■ Problem details
Only the stretch below from the line holding "Game-Type Targeting at" through the line holding "The red and mauve Kayenta siltstones and" should be restated, word for word and with both ends included; pictures stay out.

■ Records supplied
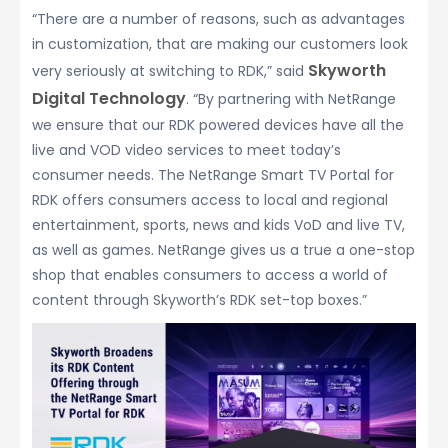
“There are a number of reasons, such as advantages
in customization, that are making our customers look
Skyworth
very seriously at switching to RDK,” said
Digital Technology
. “By partnering with NetRange
we ensure that our RDK powered devices have all the
live and VOD video services to meet today’s
consumer needs. The NetRange Smart TV Portal for
RDK offers consumers access to local and regional
entertainment, sports, news and kids VoD and live TV,
as well as games. NetRange gives us a true a one-stop
shop that enables consumers to access a world of
content through Skyworth’s RDK set-top boxes.”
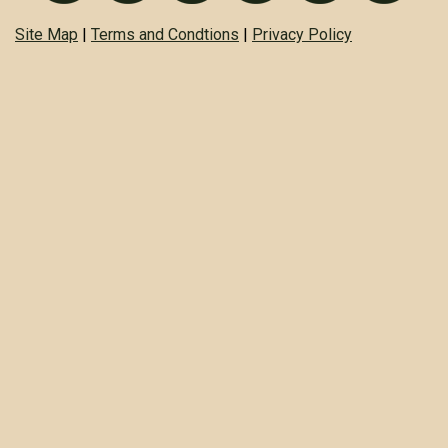
Site Map
|
Terms and Condtions
|
Privacy Policy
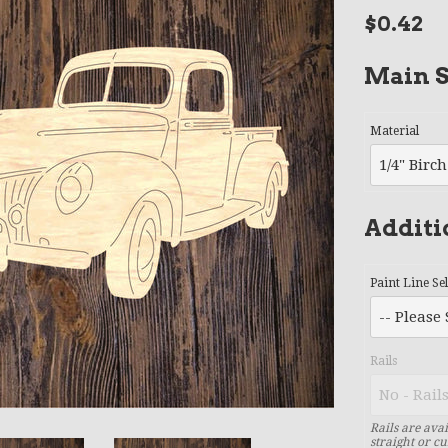
Regular
$0.42
price
Main S
Material
Additi
Paint Line Se
Rails
Rails are avai
straight or cu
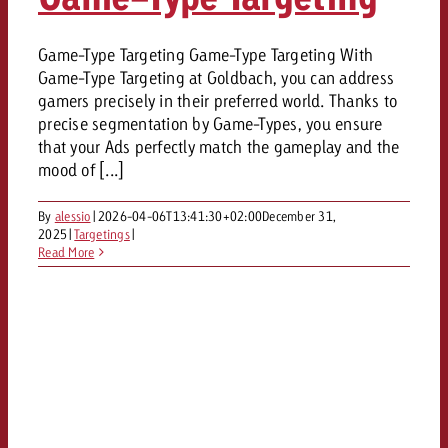
Game-Type Targeting Game-Type Targeting With
Game-Type Targeting at Goldbach, you can address
gamers precisely in their preferred world. Thanks to
precise segmentation by Game-Types, you ensure
that your Ads perfectly match the gameplay and the
mood of [...]
By
alessio
|
2026-04-06T13:41:30+02:00
December 31,
2025
|
Targetings
|
Read More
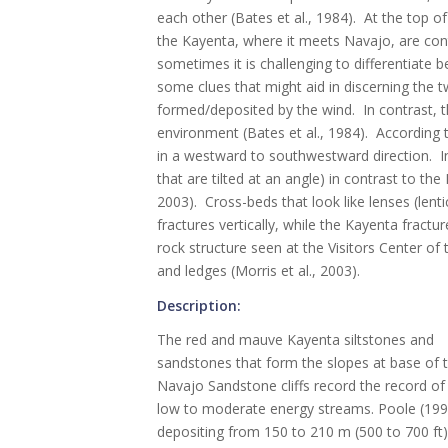
each other (Bates et al., 1984). At the top 
the Kayenta, where it meets Navajo, are cont
sometimes it is challenging to differentiate
some clues that might aid in discerning the 
formed/deposited by the wind. In contrast, th
environment (Bates et al., 1984). According t
in a westward to southwestward direction. In
that are tilted at an angle) in contrast to th
2003). Cross-beds that look like lenses (lent
fractures vertically, while the Kayenta fractur
rock structure seen at the Visitors Center of
and ledges (Morris et al., 2003).
Description:
The red and mauve Kayenta siltstones and
sandstones that form the slopes at base of 
Navajo Sandstone cliffs record the record of
low to moderate energy streams. Poole (1997
depositing from 150 to 210 m (500 to 700 ft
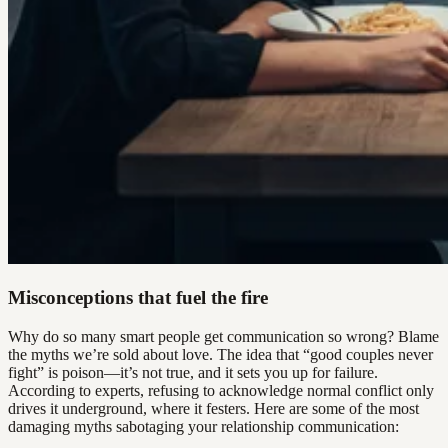
Misconceptions that fuel the fire
Why do so many smart people get communication so wrong? Blame
the myths we’re sold about love. The idea that “good couples never
fight” is poison—it’s not true, and it sets you up for failure.
According to experts, refusing to acknowledge normal conflict only
drives it underground, where it festers. Here are some of the most
damaging myths sabotaging your relationship communication:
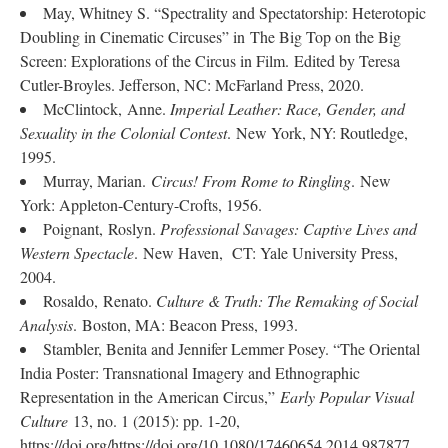
May, Whitney S. “Spectrality and Spectatorship: Heterotopic
Doubling in Cinematic Circuses” in The Big Top on the Big
Screen: Explorations of the Circus in Film. Edited by Teresa
Cutler-Broyles. Jefferson, NC: McFarland Press, 2020.
McClintock, Anne.
Imperial Leather: Race, Gender, and
Sexuality in the Colonial Contest
. New York, NY: Routledge,
1995.
Murray, Marian.
Circus! From Rome to Ringling
. New
York: Appleton-Century-Crofts, 1956.
Poignant, Roslyn.
Professional Savages: Captive Lives and
Western Spectacle
. New Haven, CT: Yale University Press,
2004.
Rosaldo, Renato.
Culture & Truth: The Remaking of Social
Analysis
. Boston, MA: Beacon Press, 1993.
Stambler, Benita and Jennifer Lemmer Posey. “The Oriental
India Poster: Transnational Imagery and Ethnographic
Representation in the American Circus,”
Early Popular Visual
Culture
13, no. 1 (2015): pp. 1-20,
https://doi.org/https://doi.org/10.1080/17460654.2014.987877.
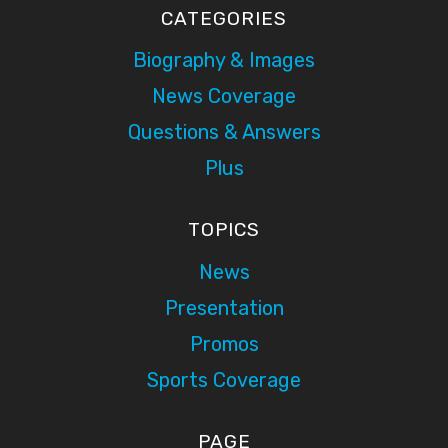
CATEGORIES
Biography & Images
News Coverage
Questions & Answers
Plus
TOPICS
News
Presentation
Promos
Sports Coverage
PAGE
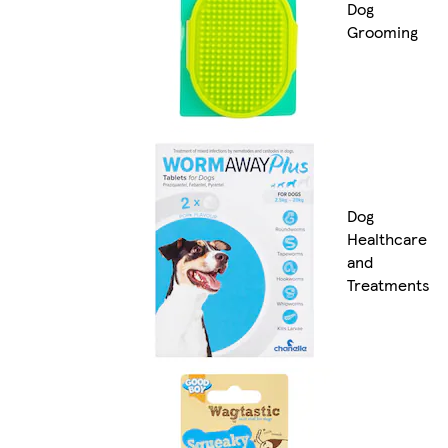
Dog
Grooming
Dog
Healthcare
and
Treatments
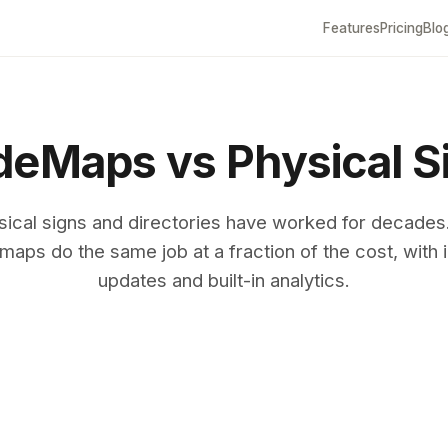
Features
Pricing
Blo
eMaps vs Physical S
sical signs and directories have worked for decades
maps do the same job at a fraction of the cost, with i
updates and built-in analytics.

■ Completed task
Game-Type Targeting at Goldbach, you can address
gamers precisely in their preferred world. Thanks to
precise segmentation by Game-Types, you ensure
that your Ads perfectly match the gameplay and the
mood of [...]
By
alessio
|
2026-04-06T13:41:30+02:00
December 31,
2025
|
Targetings
|
Read More
each other (Bates et al., 1984). At the top 
the Kayenta, where it meets Navajo, are cont
sometimes it is challenging to differentiate
some clues that might aid in discerning the 
formed/deposited by the wind. In contrast, th
environment (Bates et al., 1984). According t
in a westward to southwestward direction. In
that are tilted at an angle) in contrast to th
2003). Cross-beds that look like lenses (lent
fractures vertically, while the Kayenta fractur
rock structure seen at the Visitors Center of
and ledges (Morris et al., 2003).
Description:
The red and mauve Kayenta siltstones and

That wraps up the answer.